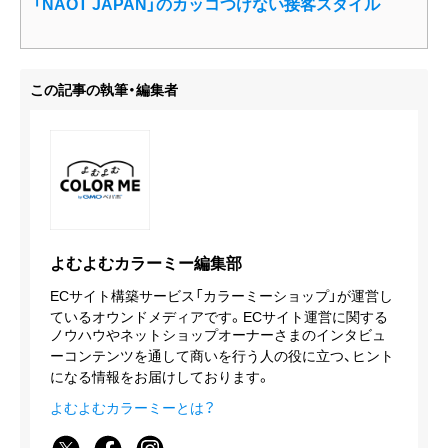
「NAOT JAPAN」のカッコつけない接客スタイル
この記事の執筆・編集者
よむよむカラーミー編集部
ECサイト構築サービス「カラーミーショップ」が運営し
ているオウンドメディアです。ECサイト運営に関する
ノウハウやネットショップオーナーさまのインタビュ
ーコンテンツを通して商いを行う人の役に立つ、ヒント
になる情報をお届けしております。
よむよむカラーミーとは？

--

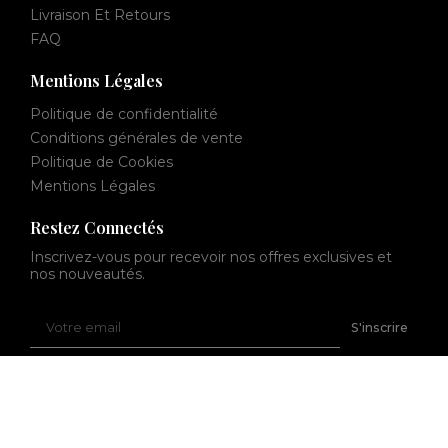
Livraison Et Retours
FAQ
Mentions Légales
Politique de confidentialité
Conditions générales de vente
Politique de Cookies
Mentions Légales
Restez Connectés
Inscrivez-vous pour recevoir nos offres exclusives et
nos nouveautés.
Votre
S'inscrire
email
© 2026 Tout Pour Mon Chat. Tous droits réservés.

---

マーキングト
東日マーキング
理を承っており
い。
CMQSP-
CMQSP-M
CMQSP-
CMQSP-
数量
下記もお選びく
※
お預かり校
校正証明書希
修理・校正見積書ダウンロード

- **What you have to do**: Look through the records above for the string "Politique", then copy every line that has it.

- **Task response**:
Politique de confidentialité
Politique de Cookies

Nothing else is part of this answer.